For the past two years, Ariel Ferreira ’24 has been exploring her idea for a social venture to use carpentry and building trades as a tool to help those who are impoverished. This summer, she gained firsthand experience that deepened her commitment to her goal through The John and Kendra Malloy Social Venture Scholars internship program.
From May through August, Ferreira interned at Amos House, a holistic social services organization serving people who are without housing and those who are economically challenged throughout Providence, R.I., and surrounding communities.
“My long-term goal is to have a career path where I can work toward creating innovative change to help diminish poverty and income inequality. I firmly believe that this experience is one of my first steps down this path as I am learning more about the population I hope to work with on a firsthand, day-to-day basis,” said Ferreira, a business and management and political science double major.
“The internship helped me affirm that this impact area is the path I want to pursue and has given me the preliminary knowledge and insights that I need to know to interact within and serve populations and groups that are devastated by economic disparities,” she said.

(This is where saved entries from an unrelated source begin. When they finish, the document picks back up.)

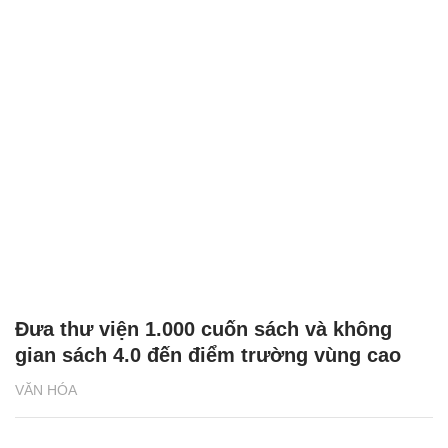
Đưa thư viện 1.000 cuốn sách và không
gian sách 4.0 đến điểm trường vùng cao
VĂN HÓA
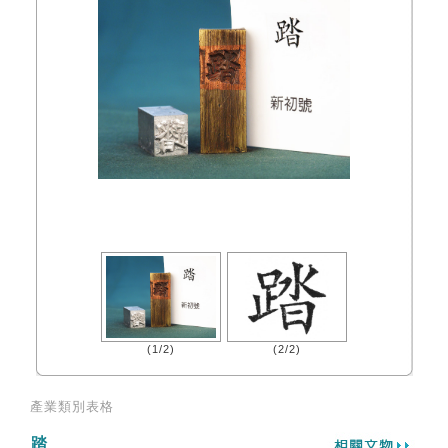
(1/2)
(2/2)
產業類別表格
踏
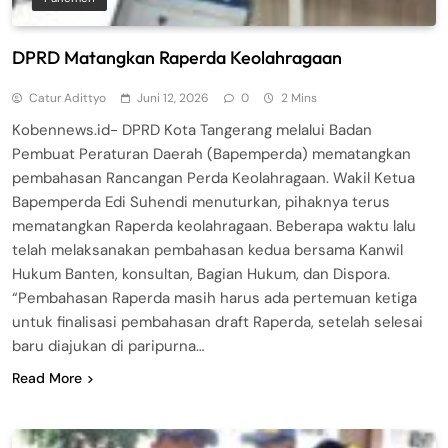
DPRD Matangkan Raperda Keolahragaan
Catur Adittyo
Juni 12, 2026
0
2 Mins
Kobennews.id- DPRD Kota Tangerang melalui Badan
Pembuat Peraturan Daerah (Bapemperda) mematangkan
pembahasan Rancangan Perda Keolahragaan. Wakil Ketua
Bapemperda Edi Suhendi menuturkan, pihaknya terus
mematangkan Raperda keolahragaan. Beberapa waktu lalu
telah melaksanakan pembahasan kedua bersama Kanwil
Hukum Banten, konsultan, Bagian Hukum, dan Dispora.
“Pembahasan Raperda masih harus ada pertemuan ketiga
untuk finalisasi pembahasan draft Raperda, setelah selesai
baru diajukan di paripurna…
Read More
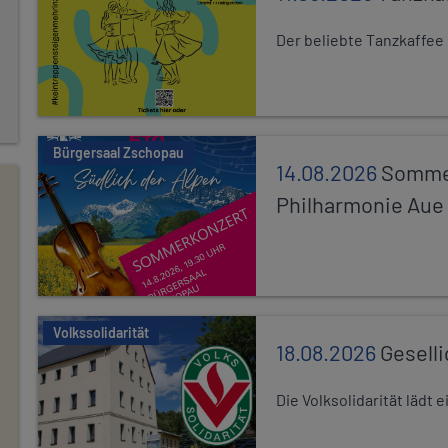
Der beliebte Tanzkaffee
Bürgersaal Zschopau
14.08.2026
Sommer
Philharmonie Aue
Volkssolidarität
18.08.2026
Gesell
Die Volksolidarität lädt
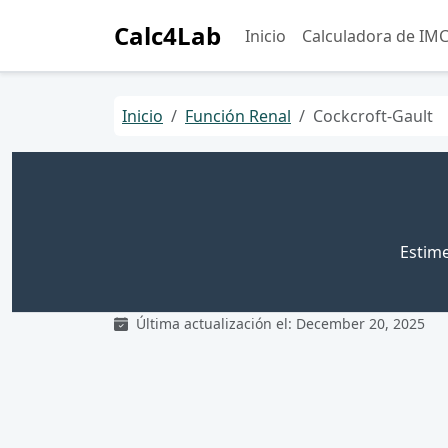
Calc4Lab
Inicio
Calculadora de IM
Inicio
Función Renal
Cockcroft-Gault
Estime
Última actualización el: December 20, 2025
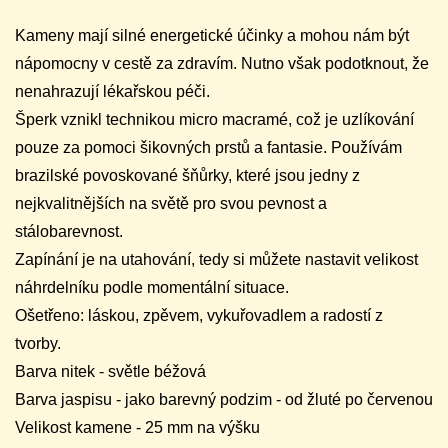
Kameny mají silné energetické účinky a mohou nám být
nápomocny v cestě za zdravím. Nutno však podotknout, že
nenahrazují lékařskou péči.
Šperk vznikl technikou micro macramé, což je uzlíkování
pouze za pomoci šikovných prstů a fantasie. Používám
brazilské povoskované šňůrky, které jsou jedny z
nejkvalitnějších na světě pro svou pevnost a
stálobarevnost.
Zapínání je na utahování, tedy si můžete nastavit velikost
náhrdelníku podle momentální situace.
Ošetřeno: láskou, zpěvem, vykuřovadlem a radostí z
tvorby.
Barva nitek - světle béžová
Barva jaspisu - jako barevný podzim - od žluté po červenou
Velikost kamene - 25 mm na výšku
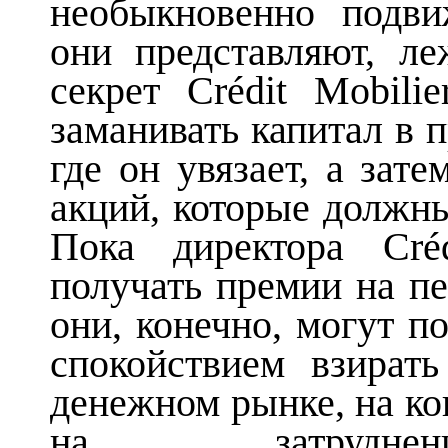
необыкновенно подви
они представляют, л
секрет Crédit Mobili
заманивать капитал в
где он увязает, а зат
акций, которые должны
Пока директора Cré
получать премии на п
они, конечно, могут п
спокойствием взират
денежном рынке, на ко
на затруднен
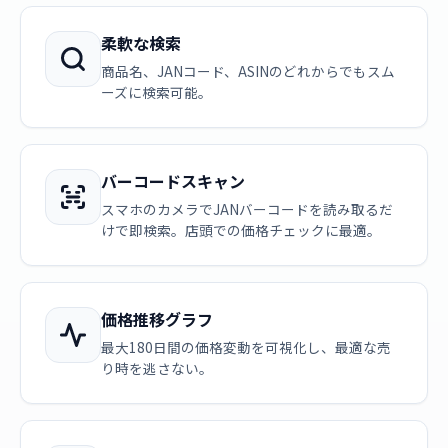
柔軟な検索
商品名、JANコード、ASINのどれからでもスム
ーズに検索可能。
バーコードスキャン
スマホのカメラでJANバーコードを読み取るだ
けで即検索。店頭での価格チェックに最適。
価格推移グラフ
最大180日間の価格変動を可視化し、最適な売
り時を逃さない。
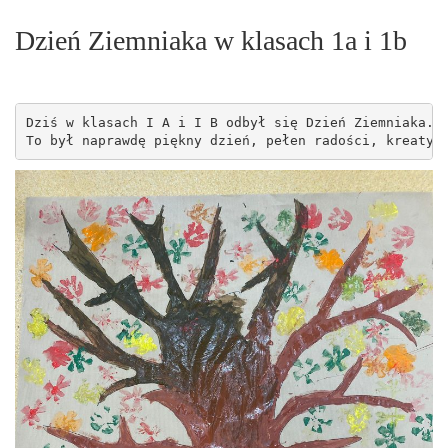
Dzień Ziemniaka w klasach 1a i 1b
Dziś w klasach I A i I B odbył się Dzień Ziemniaka. 
To był naprawdę piękny dzień, pełen radości, kreatyw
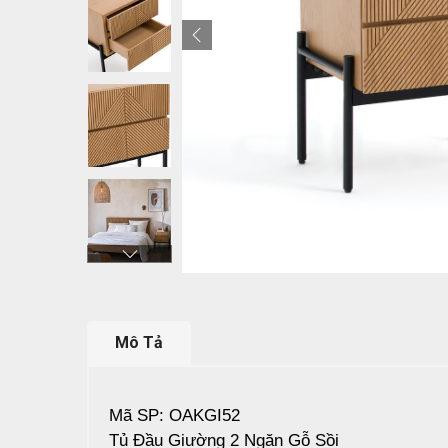
Mô Tả
Mã SP: OAKGI52
Tủ Đầu Giường 2 Ngăn Gỗ Sồi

The new full-time, paid internship program, in partnership with Providence-based Social Enterprise Greenhouse (SEG), places Wheaton students in summer internships with entrepreneurial ventures having a social impact.
As a workforce development intern at Amos House, Ferreira said she researched and developed ways for Amos House to further strengthen existing employment, career and training pathways and build the internal capacity to explore new areas of employment and training. In addition to collaborating with Amos House staff members, president and CEO Eileen Hayes and an external community development consultant, Ferreira also interacted with clients seeking services.
In addition to providing shelter, food and social services, Amos House also offers employment and financial assistance and training programs, including a building trades program.
The organization provided the perfect opportunity for Ferreira to gain experience to continue to develop her business idea and to get a true sense of the nature of the work, she said.
“The biggest challenge I faced during my time there was something I expected—the emotionally hard nature of this field,” she said. “It’s hard to see so many people struggling at the hands of economic inequality on a day-to-day basis. While hearing the tough experiences our guests are going through is never easy, I found refuge in knowing that the services being offered through Amos House are actually making a direct, powerful impact.”
“Knowing and seeing the success stories of the guests who have taken the opportunities Amos House offers empowered me to do the best work I could do for them during my time there,” said Ferreira, president of the Social Impact and Innovation Club at Wheaton and program management assistant to the chair of social entrepreneurship.